Task prompt:
Pick out the lines below that contain the string "category" and copy them all.

Information supplied:
┌────────

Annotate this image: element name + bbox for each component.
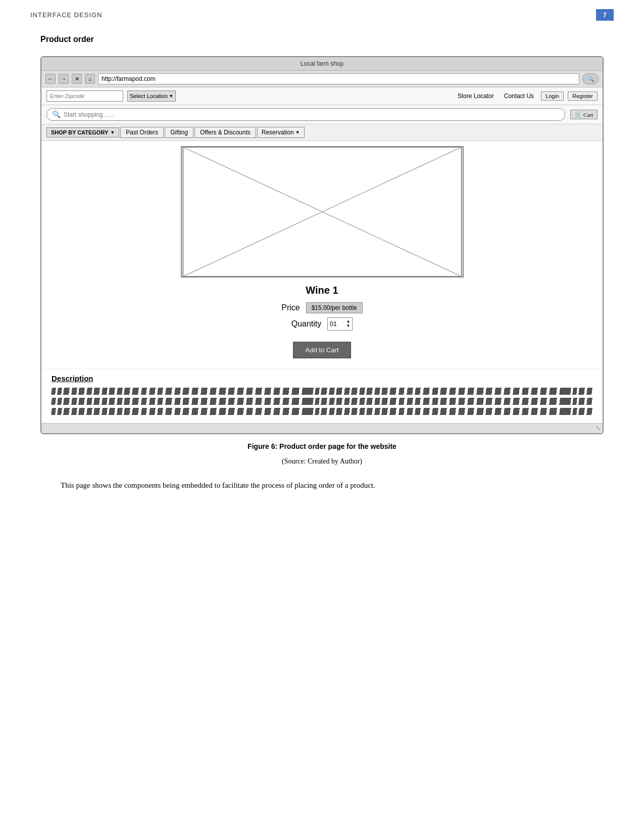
quantity-value: 01 xyxy=(330,320,336,328)
quantity-input[interactable]: 01 ▲ ▼ xyxy=(327,317,353,331)
browser-toolbar: ← → ✕ ⌂ 🔍 xyxy=(41,71,603,87)
offers-discounts-nav[interactable]: Offers & Discounts xyxy=(194,127,256,138)
figure-caption: Figure 6: Product order page for the web… xyxy=(40,442,604,450)
resize-icon: ⤡ xyxy=(596,425,601,432)
select-location-arrow: ▼ xyxy=(169,94,173,99)
select-location-dropdown[interactable]: Select Location ▼ xyxy=(127,90,176,102)
url-bar[interactable] xyxy=(98,73,579,84)
description-line-3 xyxy=(51,408,593,415)
shop-by-category-button[interactable]: SHOP BY CATEGORY ▼ xyxy=(46,127,119,137)
placeholder-svg xyxy=(182,147,463,276)
main-content: Product order Local farm shop ← → ✕ ⌂ 🔍 … xyxy=(0,25,644,513)
search-bar-row: 🔍 🛒 Cart xyxy=(41,105,603,124)
past-orders-nav[interactable]: Past Orders xyxy=(120,127,164,138)
quantity-row: Quantity 01 ▲ ▼ xyxy=(291,317,353,331)
section-title: Product order xyxy=(40,35,604,44)
shop-by-category-arrow: ▼ xyxy=(110,130,115,135)
search-input[interactable] xyxy=(64,111,560,118)
cart-button[interactable]: 🛒 Cart xyxy=(570,110,598,119)
cart-icon: 🛒 xyxy=(575,111,582,118)
description-line-1 xyxy=(51,388,593,395)
browser-resize-handle[interactable]: ⤡ xyxy=(41,423,603,433)
forward-button[interactable]: → xyxy=(59,74,69,84)
price-value: $15.00/per bottle xyxy=(306,302,363,313)
browser-mockup: Local farm shop ← → ✕ ⌂ 🔍 Select Locatio… xyxy=(40,56,604,434)
category-nav: SHOP BY CATEGORY ▼ Past Orders Gifting O… xyxy=(41,124,603,141)
reservation-arrow: ▼ xyxy=(295,130,300,135)
body-text: This page shows the components being emb… xyxy=(40,478,604,493)
zipcode-input[interactable] xyxy=(46,90,123,102)
select-location-label: Select Location xyxy=(130,93,168,99)
add-to-cart-button[interactable]: Add to Cart xyxy=(293,342,352,358)
product-area: Wine 1 Price $15.00/per bottle Quantity … xyxy=(41,141,603,368)
search-bar: 🔍 xyxy=(46,108,565,121)
home-button[interactable]: ⌂ xyxy=(85,74,95,84)
site-top-nav: Select Location ▼ Store Locator Contact … xyxy=(41,87,603,105)
gifting-nav[interactable]: Gifting xyxy=(165,127,193,138)
register-button[interactable]: Register xyxy=(568,91,598,101)
login-button[interactable]: Login xyxy=(541,91,564,101)
website-content: Select Location ▼ Store Locator Contact … xyxy=(41,87,603,423)
reservation-nav[interactable]: Reservation ▼ xyxy=(257,127,305,138)
store-locator-link[interactable]: Store Locator xyxy=(458,92,494,100)
product-details: Price $15.00/per bottle Quantity 01 ▲ ▼ xyxy=(52,302,592,331)
contact-us-link[interactable]: Contact Us xyxy=(504,92,534,100)
product-image xyxy=(181,146,464,277)
stop-button[interactable]: ✕ xyxy=(72,74,82,84)
description-title: Description xyxy=(52,374,592,383)
price-label: Price xyxy=(281,303,300,312)
back-button[interactable]: ← xyxy=(45,74,56,84)
price-row: Price $15.00/per bottle xyxy=(281,302,363,313)
add-to-cart-container: Add to Cart xyxy=(52,339,592,358)
product-name: Wine 1 xyxy=(52,285,592,296)
header-title: INTERFACE DESIGN xyxy=(30,11,102,19)
page-number: 7 xyxy=(596,9,614,21)
browser-titlebar: Local farm shop xyxy=(41,57,603,71)
quantity-stepper-icon[interactable]: ▲ ▼ xyxy=(346,319,350,329)
source-caption: (Source: Created by Author) xyxy=(40,457,604,466)
description-section: Description xyxy=(41,368,603,423)
cart-label: Cart xyxy=(583,112,593,118)
shop-by-category-label: SHOP BY CATEGORY xyxy=(51,129,108,135)
description-line-2 xyxy=(51,398,593,405)
quantity-label: Quantity xyxy=(291,319,322,329)
page-header: INTERFACE DESIGN 7 xyxy=(0,0,644,25)
reservation-label: Reservation xyxy=(262,129,294,136)
search-icon: 🔍 xyxy=(52,110,61,119)
browser-search-button[interactable]: 🔍 xyxy=(582,73,599,84)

└────────

Your response:
shop-by-category-button[interactable]: SHOP BY CATEGORY ▼ xyxy=(46,127,119,137)
shop-by-category-arrow: ▼ xyxy=(110,130,115,135)
category-nav: SHOP BY CATEGORY ▼ Past Orders Gifting O… xyxy=(41,124,603,141)
shop-by-category-label: SHOP BY CATEGORY xyxy=(51,129,108,135)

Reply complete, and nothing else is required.